The two demonic cores sat on a stone slab in the center of Li Jian's tent, wrapped in three layers of talisman cloth. Even muffled, their glow pulsed through the fabric, slow and rhythmic, like a heartbeat. The air inside felt heavier for it.
Li Jian sat at the head of the low table. To his right: Elders Li Shuying and Li Gaozhong. To his left: squad leaders Li Ming, Li Xuan, Li Jingwen, Li Yuxin, and Li Tianhao. The tent flap was sealed. Two guards stood outside.
Li Shuying spoke first, voice low. "The cores are not dead. The qi inside them moves. I can feel it through the cloth. If we leave them exposed, they will taint the soil. If a cultivator absorbs them without preparation, they will taint the person."
Elder Gaozhong tapped his spear shaft against the ground. "Then we seal them properly and send them back to the clan archive with the next supply caravan. No one touches them until the High Elders examine them. This is not a matter for debate."
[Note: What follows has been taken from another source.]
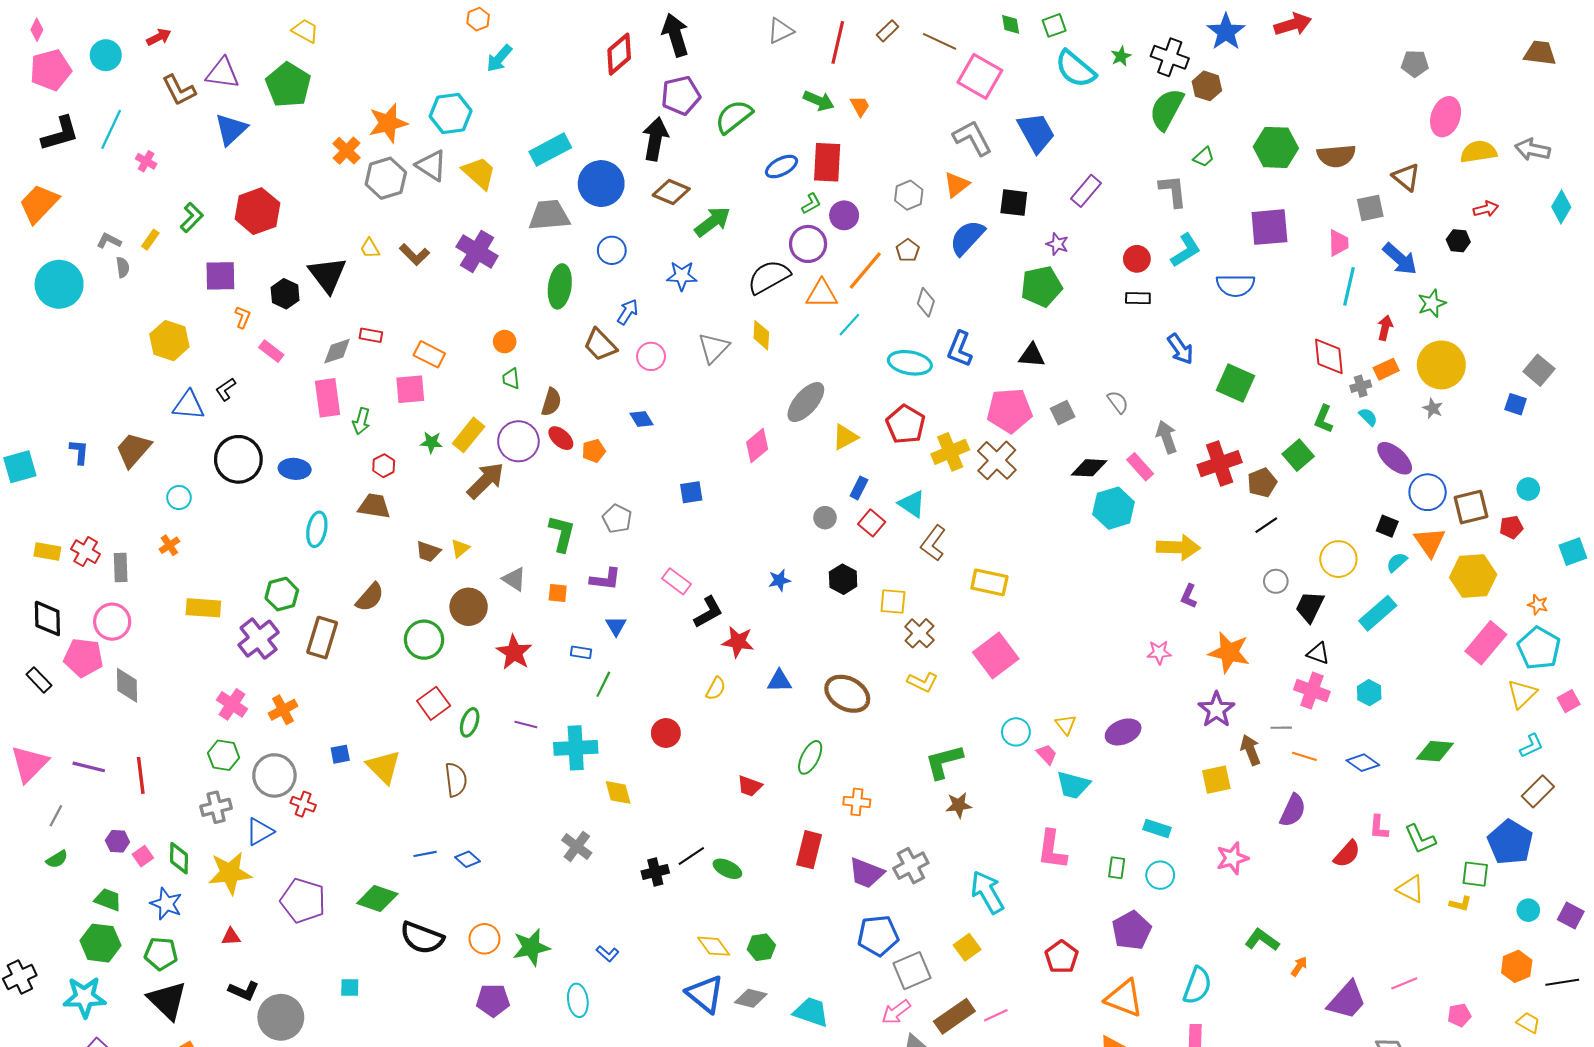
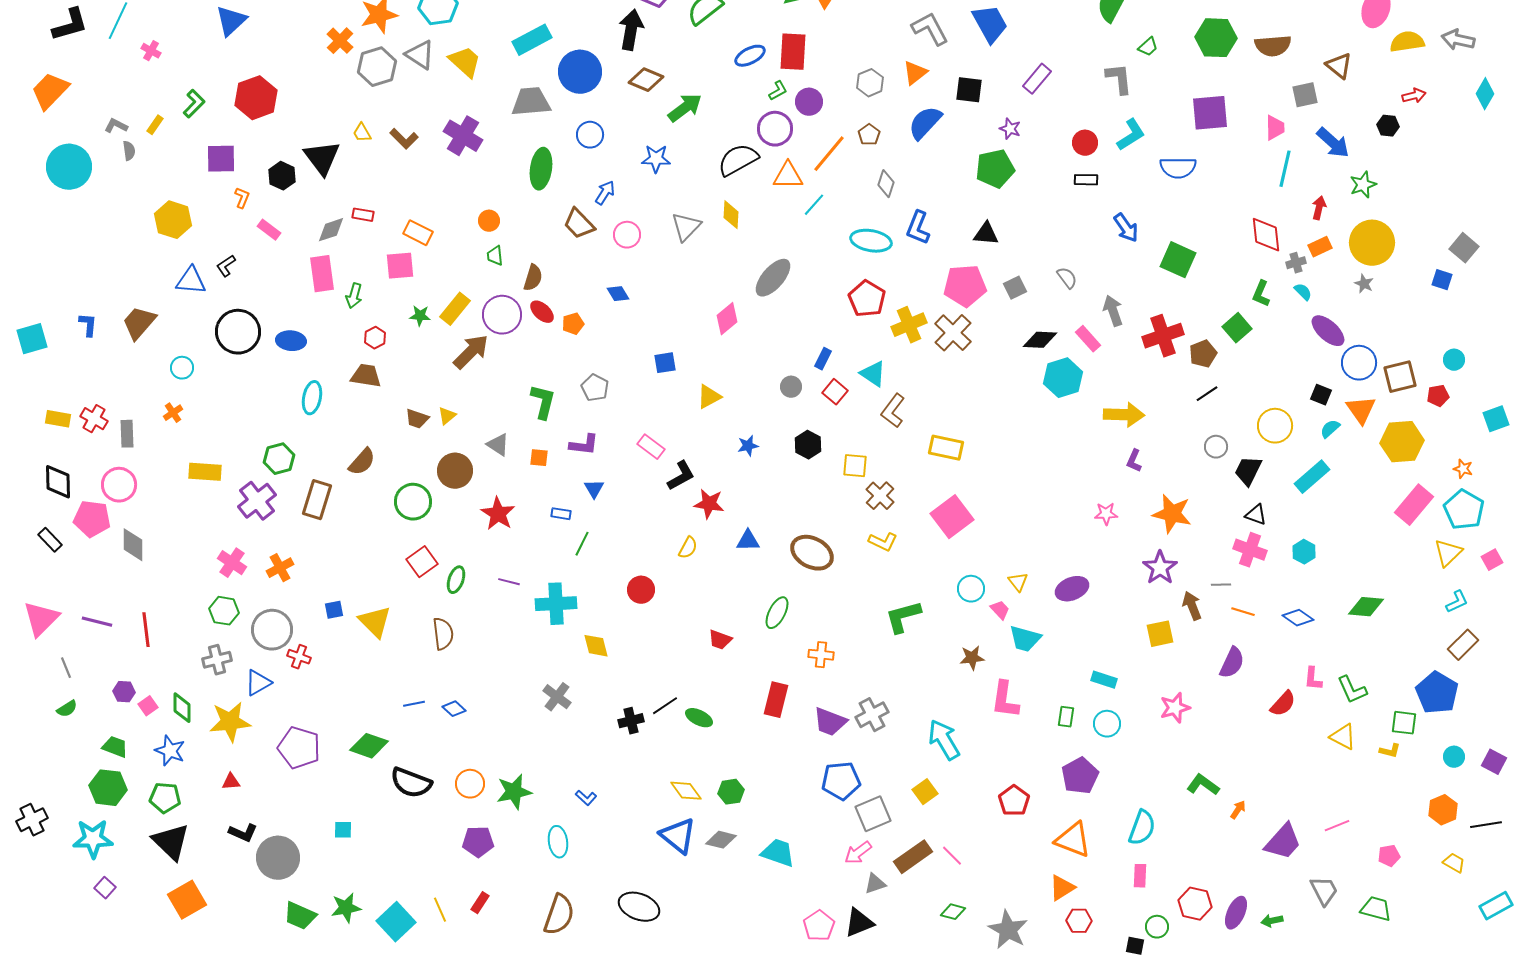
yellow triangle: (845, 437) -> (709, 397), moved
brown star: (959, 805) -> (972, 658), moved
gray line: (56, 816) -> (66, 668), turned -50
pink line: (996, 1015) -> (952, 856), turned 70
"Respectfully, Elder," Li Ming said, leaning forward, "we didn't bleed for these to sit in a vault." His eyes flicked to the wrapped cores. "We risked our lives in that valley. Two of our hunters have qi deviation scars from the adult bear's roar alone. If these cores can temper our meridians, even a little, we should use them now. While we're still in Shadow Wood. While the qi here is thick enough to buffer the backlash."
Li Xuan's jaw tightened. "And if they don't buffer it? If one of our younger hunters cracks his foundation trying to swallow bear corruption? What then, Brother?"
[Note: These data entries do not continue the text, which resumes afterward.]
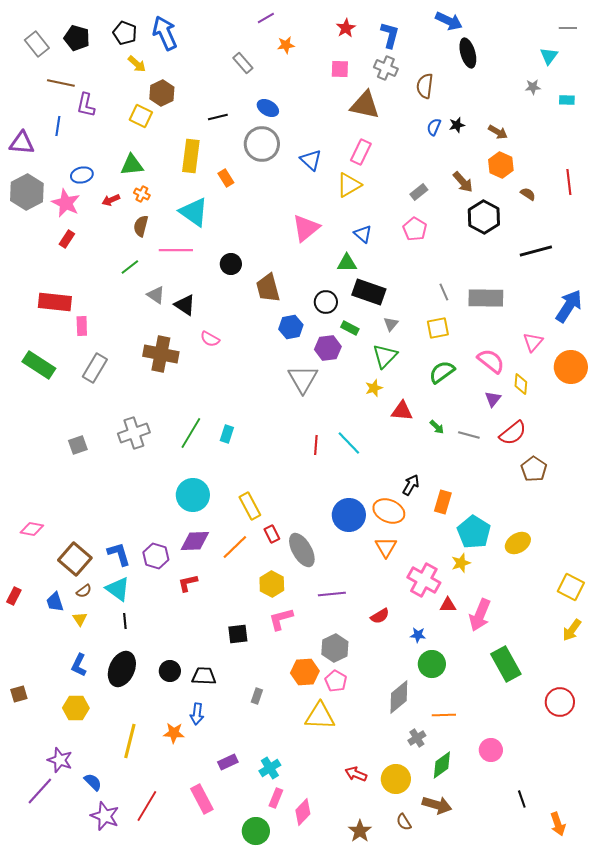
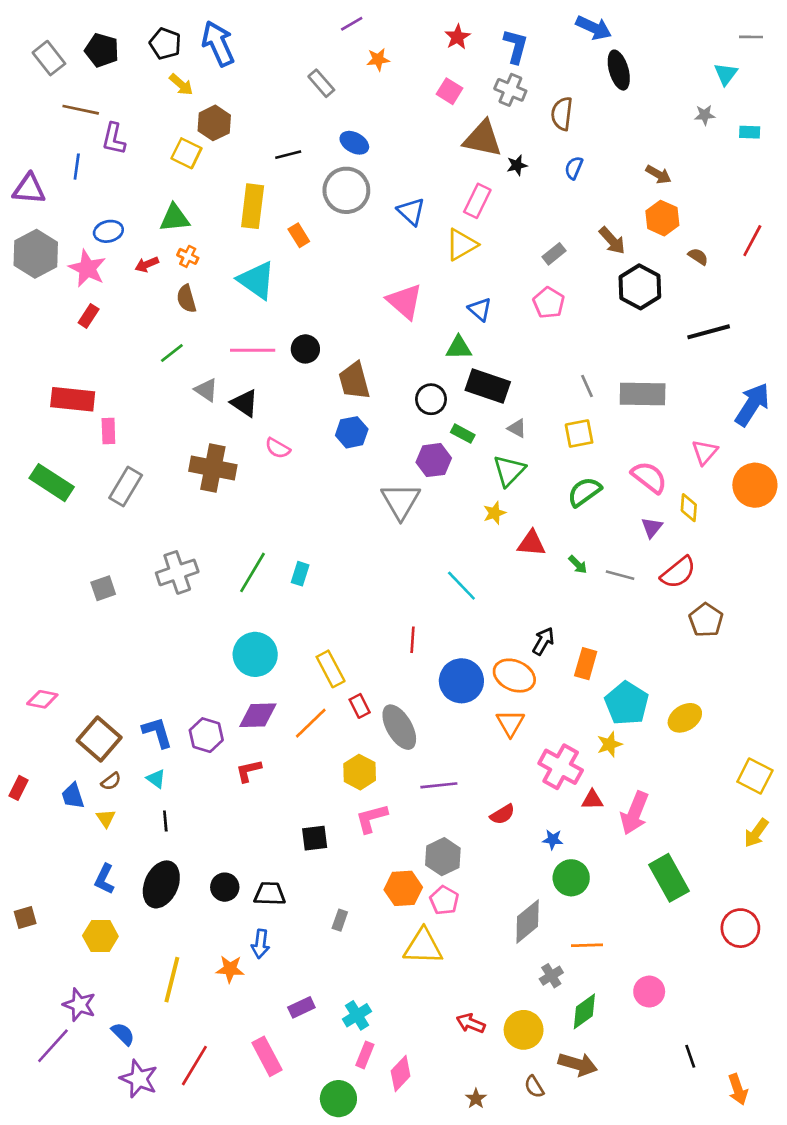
pink square: (340, 69) -> (450, 91), turned 30
black star: (457, 125) -> (517, 165), moved
red line: (569, 182) -> (752, 241), turned 35
brown semicircle: (141, 226) -> (186, 299), turned -30
pink triangle: (306, 228) -> (405, 301), turned -40
pink line: (176, 250) -> (253, 350), moved
gray triangle: (391, 324) -> (517, 428), turned -42
blue hexagon: (291, 327) -> (352, 432), moved
red line: (316, 445) -> (412, 640), moved
cyan triangle: (118, 589) -> (156, 779), size x0.6
brown star: (360, 831) -> (476, 1099), size x0.7

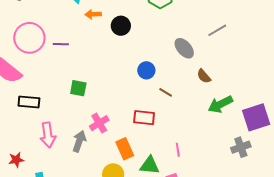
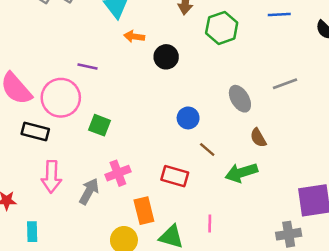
pink circle: (29, 38) -> (61, 98), moved
green arrow: (220, 104) -> (241, 173), moved

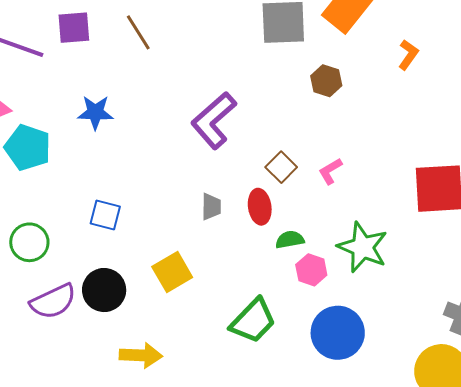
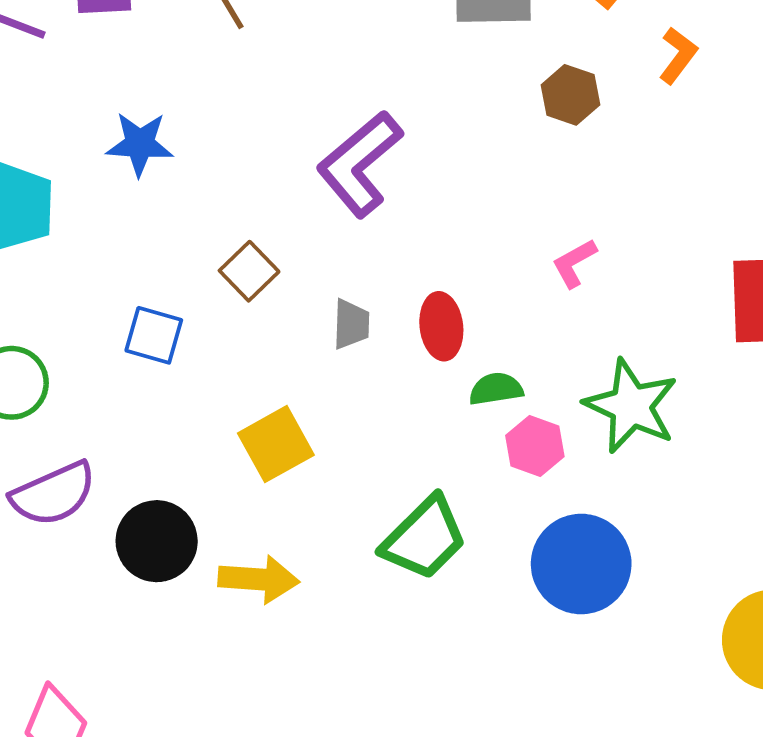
orange L-shape: (408, 55) -> (678, 55), moved
brown square: (281, 167) -> (249, 271), moved
black circle: (104, 290) -> (157, 541), moved
yellow arrow: (141, 355) -> (259, 579), moved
"Then we don't give them to the younger hunters," Ming shot back. "We give them to those who can bear it. To the vanguard. To those who've already walked the edge."
Li Jingwen, scout leader, frowned. "The bears we killed were adolescents and one adult. What happens when we face something that's been feeding on this qi for ten years? Twenty? We need every edge we can get. Ming's not wrong about that."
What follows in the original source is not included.